*** Block opens ***

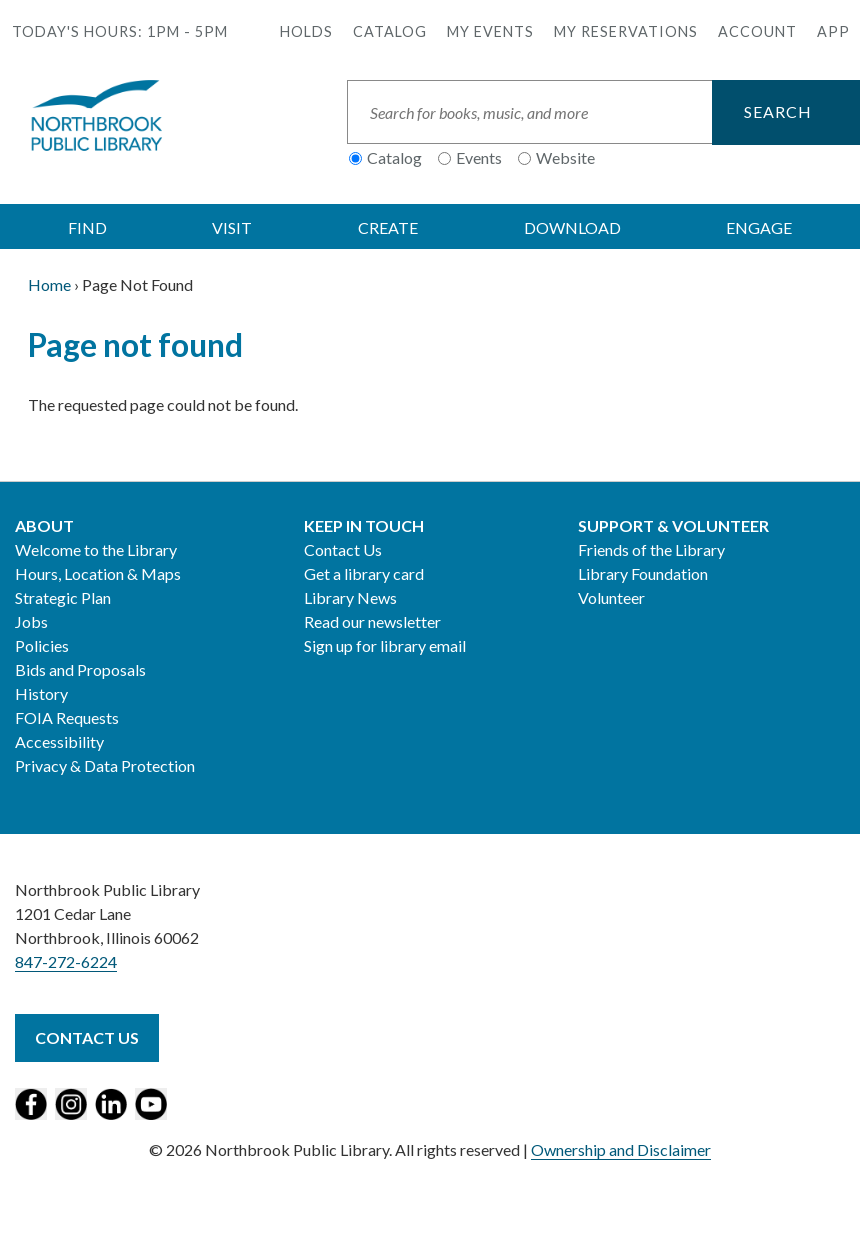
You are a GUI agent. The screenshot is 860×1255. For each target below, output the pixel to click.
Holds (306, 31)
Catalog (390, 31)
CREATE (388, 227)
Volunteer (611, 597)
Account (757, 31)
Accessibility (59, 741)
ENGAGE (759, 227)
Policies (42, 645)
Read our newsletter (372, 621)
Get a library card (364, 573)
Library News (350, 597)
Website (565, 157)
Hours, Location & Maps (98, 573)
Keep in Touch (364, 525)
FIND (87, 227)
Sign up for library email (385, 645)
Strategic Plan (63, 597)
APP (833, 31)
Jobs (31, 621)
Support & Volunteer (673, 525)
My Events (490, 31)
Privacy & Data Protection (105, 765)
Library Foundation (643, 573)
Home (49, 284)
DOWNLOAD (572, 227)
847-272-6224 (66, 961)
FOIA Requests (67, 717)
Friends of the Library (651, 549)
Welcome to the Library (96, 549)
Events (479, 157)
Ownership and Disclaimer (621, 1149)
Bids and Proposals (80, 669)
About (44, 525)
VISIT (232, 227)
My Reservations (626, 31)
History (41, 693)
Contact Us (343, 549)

*** Block closes ***

▶ Problem to work on
Look through the entries above and quote exactly the lines from the line with "Get a library card (364, 573)" to the line with "Jobs (31, 621)", counting both of those lines.

▶ Problem solution
Get a library card (364, 573)
Library News (350, 597)
Website (565, 157)
Hours, Location & Maps (98, 573)
Keep in Touch (364, 525)
FIND (87, 227)
Sign up for library email (385, 645)
Strategic Plan (63, 597)
APP (833, 31)
Jobs (31, 621)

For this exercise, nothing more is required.